1. One-Hot Encoding for Colors
Suppose we have a dataset of shirts that we want to use to train a machine learning model to predict the color of a shirt. The color attribute has four categories: red, blue, green, and yellow.We can represent these categories using one-hot encoding as follows:


import numpy as np

categories = ['red', 'blue', 'green', 'yellow']

# Create an empty array to hold the one-hot encoded vectors
one_hot = np.zeros((len(categories), len(categories)), dtype=np.int32)

# Encode each category as a binary vector
for i, category in enumerate(categories):
    one_hot[i, i] = 1

# Print the resulting one-hot encoded array
print(one_hot)

Color	Red	Blue	Green	Yellow
Red	1	0	0	0
Blue	0	1	0	0
Green	0	0	1	0
Yellow	0	0	0	1

2. One-Hot Encoding for Genres
Suppose we have a dataset of movies that we want to use to train a machine learning model to predict the genre of a movie. The genre attribute has five categories: action, comedy, drama, horror, and romance. We can represent these categories using one-hot encoding as follows:

Genre	Action	Comedy	Drama	Horror	Romance
Action	1	0	0	0	0
Comedy	0	1	0	0	0
Drama	0	0	1	0	0
Horror	0	0	0	1	0
Romance	0	0	0	0	1

3. One-Hot Encoding for Letters
Suppose we have a dataset of letters that we want to use to train a machine learning model to predict the position of a letter in the alphabet. The letter attribute has 26 categories: A, B, C, ..., Z. We can represent these categories using one-hot encoding as follows:

Letter	A	B	C	...	Y	Z
A	1	0	0	...	0	0 
B	0	1	0	...	0	0
C	0	0	1	...	0	0
...	.	.	.	...	.	.
Y	0	0	0	...	1  	0
Z       0       0       0       ...     .       1

Importance in Machine Learning

One-hot encoding is important in machine learning for several reasons:

Enables the use of categorical variables in machine learning algorithms: Many machine learning algorithms require input variables to be numerical. One-hot encoding allows us to represent categorical variables as numerical variables, which can be used as input to these algorithms.
Avoids ordering bias: When encoding categorical variables using numbers (e.g., assigning the values 1, 2, 3 to three different categories), some algorithms may assume an inherent ordering or magnitude of the categories, which may not be true. One-hot encoding removes any implicit ordering or magnitude assumptions, and treats each category as a distinct and equally important feature.
Reduces the impact of the curse of dimensionality: One-hot encoding can increase the dimensionality of the feature space, but it also helps to reduce the impact of the curse of dimensionality. By creating a sparse matrix of binary values, one-hot encoding can reduce the number of non-zero elements in a high-dimensional feature space, which can help to improve the efficiency and accuracy of some machine learning algorithms.
Supports non-parametric models: One-hot encoding is particularly useful for non-parametric models, such as decision trees, random forests, and support vector machines, which can handle categorical data directly.

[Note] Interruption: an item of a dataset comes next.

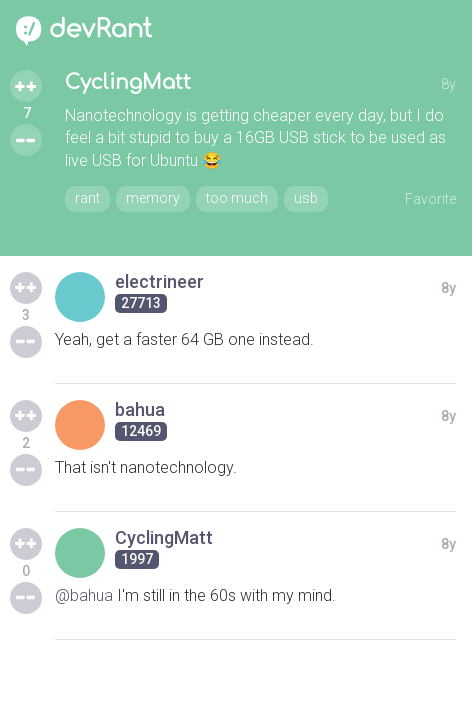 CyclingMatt (128, 82)
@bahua (84, 595)
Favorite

These models can benefit from the sparsity and independence of one-hot encoded features.

Overall, one-hot encoding is an important technique for preprocessing categorical data in machine learning, and is a widely used method for representing categorical variables as numerical variables that can be used as input to machine learning algorithms.

With this article at OpenGenus, you must have the complete idea on how to implement one-hot encoded array in python.